PROBLEM DETAILS ::
Exclude any images and output the remaining records exactly.

RECORDS SHOWN Start Marker

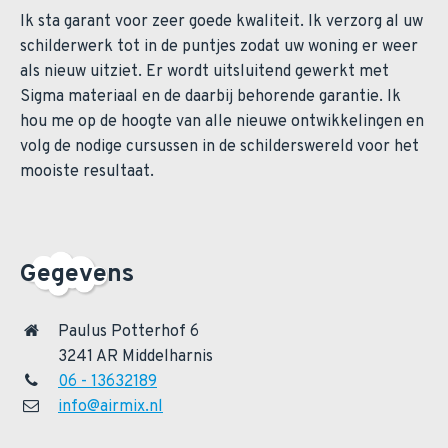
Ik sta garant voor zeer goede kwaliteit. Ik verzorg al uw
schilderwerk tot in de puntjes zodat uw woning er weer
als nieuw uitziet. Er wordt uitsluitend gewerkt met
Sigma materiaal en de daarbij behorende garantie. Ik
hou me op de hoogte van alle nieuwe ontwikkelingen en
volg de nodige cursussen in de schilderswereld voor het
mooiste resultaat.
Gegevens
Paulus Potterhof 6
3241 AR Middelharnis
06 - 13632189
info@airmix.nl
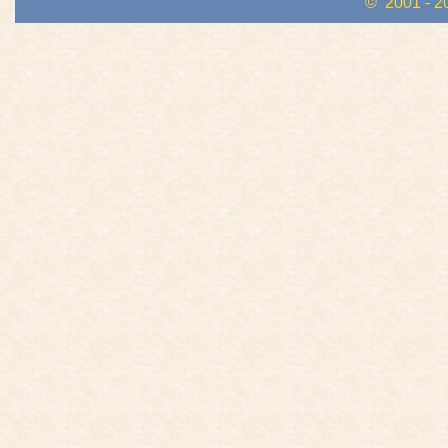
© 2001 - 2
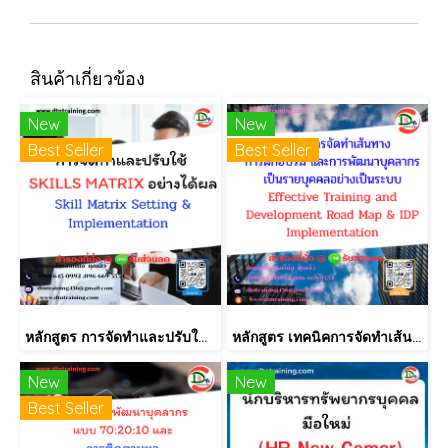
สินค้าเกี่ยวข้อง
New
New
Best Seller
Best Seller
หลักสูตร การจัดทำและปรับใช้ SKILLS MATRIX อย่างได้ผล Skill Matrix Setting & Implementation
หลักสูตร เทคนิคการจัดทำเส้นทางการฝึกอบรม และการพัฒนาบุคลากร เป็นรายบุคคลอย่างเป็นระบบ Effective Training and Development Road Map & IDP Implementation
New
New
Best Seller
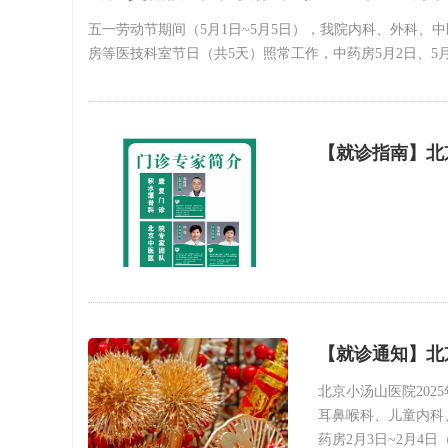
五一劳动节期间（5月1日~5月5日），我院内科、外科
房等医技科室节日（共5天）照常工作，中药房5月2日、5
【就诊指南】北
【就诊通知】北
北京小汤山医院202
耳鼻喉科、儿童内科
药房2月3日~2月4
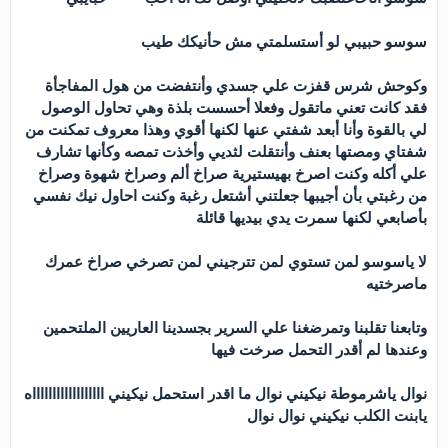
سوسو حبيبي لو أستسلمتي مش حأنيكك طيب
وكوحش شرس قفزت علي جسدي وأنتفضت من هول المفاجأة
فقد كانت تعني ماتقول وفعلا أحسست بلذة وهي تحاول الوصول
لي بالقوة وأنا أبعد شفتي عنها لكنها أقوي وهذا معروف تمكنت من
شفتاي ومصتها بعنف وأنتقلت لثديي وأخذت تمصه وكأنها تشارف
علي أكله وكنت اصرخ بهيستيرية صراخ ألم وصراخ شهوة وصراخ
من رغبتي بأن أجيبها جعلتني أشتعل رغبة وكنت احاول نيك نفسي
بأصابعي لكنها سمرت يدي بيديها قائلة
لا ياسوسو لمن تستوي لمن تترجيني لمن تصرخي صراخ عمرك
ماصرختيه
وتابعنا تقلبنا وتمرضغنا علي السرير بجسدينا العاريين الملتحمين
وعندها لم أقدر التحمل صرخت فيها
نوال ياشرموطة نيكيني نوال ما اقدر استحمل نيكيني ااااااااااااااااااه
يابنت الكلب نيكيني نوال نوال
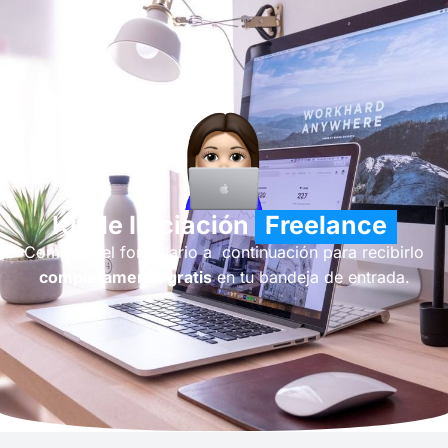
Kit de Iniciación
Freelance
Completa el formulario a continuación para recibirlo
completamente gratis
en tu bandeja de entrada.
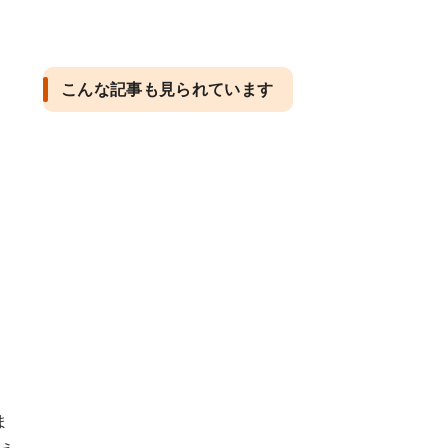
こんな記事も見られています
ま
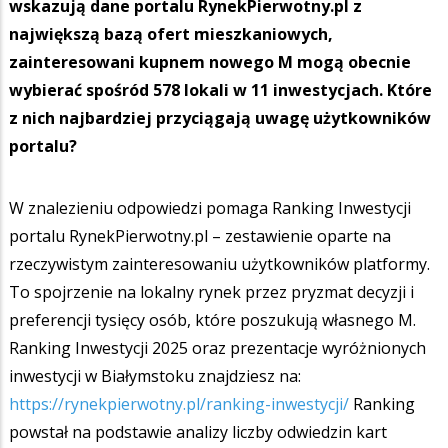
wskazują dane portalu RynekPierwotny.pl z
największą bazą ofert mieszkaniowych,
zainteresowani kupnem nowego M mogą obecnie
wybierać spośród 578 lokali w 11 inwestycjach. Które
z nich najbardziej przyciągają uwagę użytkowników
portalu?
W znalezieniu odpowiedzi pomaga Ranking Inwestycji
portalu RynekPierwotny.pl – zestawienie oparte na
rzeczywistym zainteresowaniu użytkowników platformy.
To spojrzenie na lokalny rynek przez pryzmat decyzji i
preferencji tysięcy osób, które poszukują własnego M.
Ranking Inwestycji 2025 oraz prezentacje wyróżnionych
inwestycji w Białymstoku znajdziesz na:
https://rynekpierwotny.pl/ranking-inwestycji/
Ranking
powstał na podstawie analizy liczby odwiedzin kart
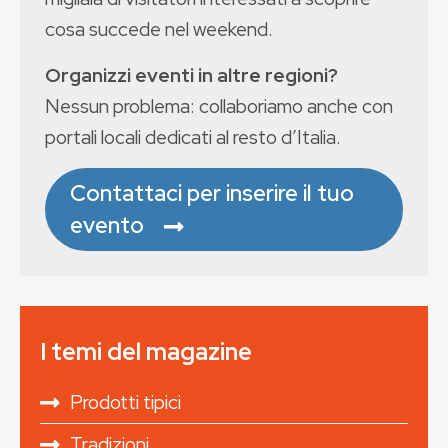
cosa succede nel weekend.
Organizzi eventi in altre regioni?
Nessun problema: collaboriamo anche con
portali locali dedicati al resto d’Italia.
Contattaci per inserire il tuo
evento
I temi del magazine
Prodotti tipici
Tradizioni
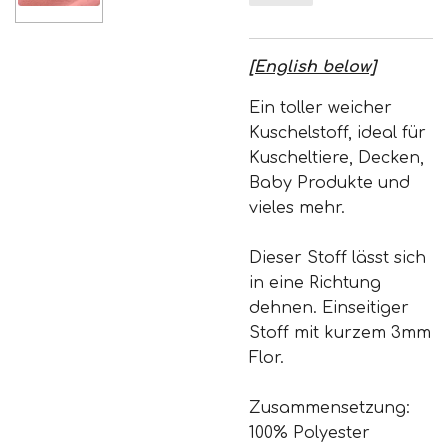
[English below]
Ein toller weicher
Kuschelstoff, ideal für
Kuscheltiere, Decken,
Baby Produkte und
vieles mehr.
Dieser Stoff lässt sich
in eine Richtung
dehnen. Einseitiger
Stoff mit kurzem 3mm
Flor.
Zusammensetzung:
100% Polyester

RECORDS SHOWN End Marker

SOLUTION FOR THIS PROBLEM ::
Ik sta garant voor zeer goede kwaliteit. Ik verzorg al uw
schilderwerk tot in de puntjes zodat uw woning er weer
als nieuw uitziet. Er wordt uitsluitend gewerkt met
Sigma materiaal en de daarbij behorende garantie. Ik
hou me op de hoogte van alle nieuwe ontwikkelingen en
volg de nodige cursussen in de schilderswereld voor het
mooiste resultaat.
Gegevens
Paulus Potterhof 6
3241 AR Middelharnis
06 - 13632189
info@airmix.nl
© 2001 - 2
สินค้าเกี่ยวข้อง
New
New
Best Seller
Best Seller
หลักสูตร การจัดทำและปรับใช้ SKILLS MATRIX อย่างได้ผล Skill Matrix Setting & Implementation
หลักสูตร เทคนิคการจัดทำเส้นทางการฝึกอบรม และการพัฒนาบุคลากร เป็นรายบุคคลอย่างเป็นระบบ Effective Training and Development Road Map & IDP Implementation
New
New
Best Seller
五一劳动节期间（5月1日~5月5日），我院内科、外科
房等医技科室节日（共5天）照常工作，中药房5月2日、5
【就诊指南】北
【就诊通知】北
北京小汤山医院202
耳鼻喉科、儿童内科
药房2月3日~2月4
سوسو حبيبي لو أستسلمتي مش حأنيكك طيب
وكوحش شرس قفزت علي جسدي وأنتفضت من هول المفاجأة
فقد كانت تعني ماتقول وفعلا أحسست بلذة وهي تحاول الوصول
لي بالقوة وأنا أبعد شفتي عنها لكنها أقوي وهذا معروف تمكنت من
شفتاي ومصتها بعنف وأنتقلت لثديي وأخذت تمصه وكأنها تشارف
علي أكله وكنت اصرخ بهيستيرية صراخ ألم وصراخ شهوة وصراخ
من رغبتي بأن أجيبها جعلتني أشتعل رغبة وكنت احاول نيك نفسي
بأصابعي لكنها سمرت يدي بيديها قائلة
لا ياسوسو لمن تستوي لمن تترجيني لمن تصرخي صراخ عمرك
ماصرختيه
وتابعنا تقلبنا وتمرضغنا علي السرير بجسدينا العاريين الملتحمين
وعندها لم أقدر التحمل صرخت فيها
نوال ياشرموطة نيكيني نوال ما اقدر استحمل نيكيني ااااااااااااااااااه
يابنت الكلب نيكيني نوال نوال
Kit de Iniciación
Freelance
Completa el formulario a continuación para recibirlo
completamente gratis
en tu bandeja de entrada.
こんな記事も見られています
ま
wskazują dane portalu RynekPierwotny.pl z
największą bazą ofert mieszkaniowych,
zainteresowani kupnem nowego M mogą obecnie
wybierać spośród 578 lokali w 11 inwestycjach. Które
z nich najbardziej przyciągają uwagę użytkowników
portalu?
W znalezieniu odpowiedzi pomaga Ranking Inwestycji
portalu RynekPierwotny.pl – zestawienie oparte na
rzeczywistym zainteresowaniu użytkowników platformy.
To spojrzenie na lokalny rynek przez pryzmat decyzji i
preferencji tysięcy osób, które poszukują własnego M.
Ranking Inwestycji 2025 oraz prezentacje wyróżnionych
inwestycji w Białymstoku znajdziesz na:
https://rynekpierwotny.pl/ranking-inwestycji/
Ranking
powstał na podstawie analizy liczby odwiedzin kart
cosa succede nel weekend.
Organizzi eventi in altre regioni?
Nessun problema: collaboriamo anche con
portali locali dedicati al resto d’Italia.
Contattaci per inserire il tuo
evento
I temi del magazine
Prodotti tipici
Tradizioni
[English below]
Ein toller weicher
Kuschelstoff, ideal für
Kuscheltiere, Decken,
Baby Produkte und
vieles mehr.
Dieser Stoff lässt sich
in eine Richtung
dehnen. Einseitiger
Stoff mit kurzem 3mm
Flor.
Zusammensetzung:
100% Polyester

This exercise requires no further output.